Segundo os dados divulgados pela companhia, o lucro operacional caiu para cerca de 8,9 bilhões de euros em 2025, valor que representa pouco menos da metade do resultado registrado no ano anterior. O desempenho ficou abaixo das projeções do mercado financeiro.
Entre os principais fatores que pressionaram o resultado estão as tarifas comerciais impostas pelos Estados Unidos, que elevaram custos para o setor automotivo, além da concorrência mais intensa na China.
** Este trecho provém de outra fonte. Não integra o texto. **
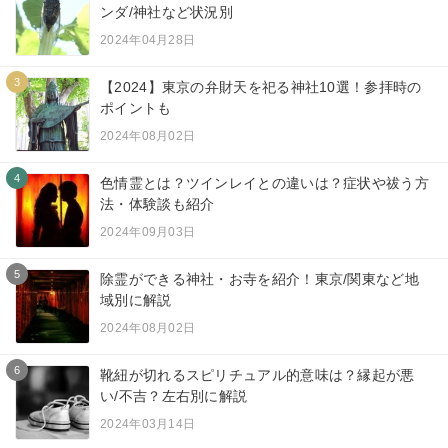
ンダ/神社など状況別
2024年04月28日
3
【2024】東京の弁財天を祀る神社10選！参拝時の
ポイントも
2024年08月02日
4
色情霊とは？ツインレイとの違いは？症状や祓う方
法・体験談も紹介
2024年09月03日
5
除霊ができる神社・お寺を紹介！東京/関東など地
域別に解説
2024年08月02日
6
靴紐が切れるスピリチュアル的意味は？縁起が悪
い/不吉？左右別に解説
2024年03月14日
O país asiático é atualmente o maior mercado de veículos do mundo e tem sido um terreno cada vez mais disputado entre montadoras globais e fabricantes locais.
A receita anual do grupo permaneceu praticamente estável, em torno de 322 bilhões de euros. Para 2026, a empresa projeta um crescimento moderado, que pode variar de estabilidade até uma alta de cerca de 3%.
Apesar da manutenção do faturamento, a rentabilidade segue pressionada. A margem operacional da empresa ficou em 2,8% em 2025, bem abaixo do índice registrado no ano anterior. Para este ano, a expectativa da companhia é alcançar uma margem entre 4% e 5,5%.
O grupo também passa por ajustes em algumas de suas marcas. A Porsche, que faz parte do conglomerado ao lado de Audi e outras divisões, enfrentou um recuo expressivo em seus resultados. O lucro operacional da fabricante de carros esportivos praticamente desapareceu no último ano, refletindo mudanças na estratégia de eletrificação e uma demanda mais fraca por veículos elétricos.
Diante desse cenário, a Volkswagen iniciou um programa mais amplo de reestruturação. O plano inclui medidas de redução de custos e reorganização das operações, além de um corte significativo na força de trabalho na Alemanha. A companhia pretende eliminar cerca de 50 mil postos de trabalho no país até o final da década.
Executivos do grupo afirmam que a combinação de novos lançamentos, ajustes internos e disciplina financeira deve ajudar a empresa a enfrentar as mudanças do setor automotivo. A indústria vive um momento de transição marcado pela eletrificação, pelo avanço de fabricantes chineses e por novas pressões regulatórias em diferentes mercados.
Mesmo com o ambiente incerto, a montadora busca reforçar sua competitividade global e recuperar margem de lucro nos próximos anos.